И здесь я допустил ошибку. Я сказал Анне, что поеду на Кавказ. Следствие против Марса продолжается, и нужно повидаться с разными людьми, заручиться их помощью.
Анна немного знала, кто такой Марс, тут не могло возникнуть подозрений. Но, как оказалось, она помнила, что я никогда, за исключением розысков ее отца, не работал на Кавказе; я сам когда-то говорил ей об этом. А теперь получалось, что операция Марса, в которой я участвовал, происходила на Кавказе…
Мне бы словчить, отшутиться, признаться, что дело было тайное, похвалить ее, назвать Шерлоком Холмсом; но я испугался ее проницательности, слишком сильным было внутреннее напряжение, в котором я жил.

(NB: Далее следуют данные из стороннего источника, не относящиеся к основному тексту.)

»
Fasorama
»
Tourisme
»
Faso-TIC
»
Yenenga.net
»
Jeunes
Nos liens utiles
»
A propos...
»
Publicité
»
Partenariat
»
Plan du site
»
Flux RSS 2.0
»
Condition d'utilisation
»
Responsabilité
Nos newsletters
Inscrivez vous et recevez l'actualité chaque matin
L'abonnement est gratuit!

И начал объяснять, что операция была долгая, я участвовал в той ее части, которая с Кавказом не связана…
Анна молчала, смотрела как бы мимо. От испуга я завелся, грубо сказал, что у меня есть секреты, они не мне принадлежат и нечего совать в них нос. Анна замерла, она не выносила грубости. Я бросился к ней, стал просить прощения. Она не оттолкнула меня, но было чувство, словно треснул бокал, – Анна что-то поняла про меня, чего не понимала раньше.

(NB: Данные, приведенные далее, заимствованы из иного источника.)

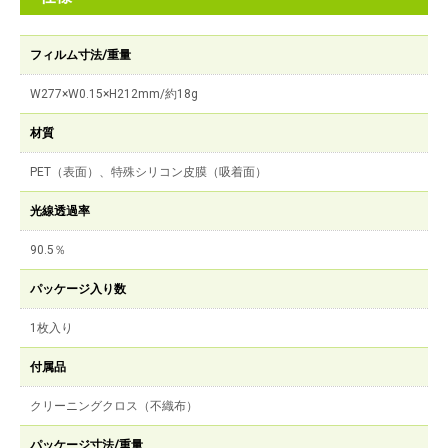
フィルム寸法/重量
W277×W0.15×H212mm/約18g
材質
PET（表面）、特殊シリコン皮膜（吸着面）
光線透過率
90.5％
パッケージ入り数
1枚入り
付属品
クリーニングクロス（不織布）
パッケージ寸法/重量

Наутро я улетел, надеясь, что Анна спишет все на мою усталость, на переживания из-за проблем. Она проводила меня как обычно, поцеловала на дорогу, а я старался не думать о том, с какими мыслями Анна останется наедине с собой.
Я проехал через шесть кавказских республик – Дагестан, Ингушетию, Осетию, Кабардино-Балкарию, Карачаево-Черкесию, Адыгею. Побывай я лишь в одном-двух местах, я бы не увидел того, что увидел. Я пересекал границы скрытой ненависти; люди жили друг к другу спиной, и в одном доме мне говорили, что Сталин правильно сослал ингушей, были они бандиты и бандитами остались, жалко, что Хрущев позволил им вернуться; в другом – что осетины воры и трусы, украли Пригородный район, в третьем – что не надо ждать добра от дагестанцев, там уже возникло ваххабитское подполье, в четвертом – что балкарцы убивают туристов, приезжающих в горы, в пятом – что черкесы еще посчитаются за высылку при царском правительстве…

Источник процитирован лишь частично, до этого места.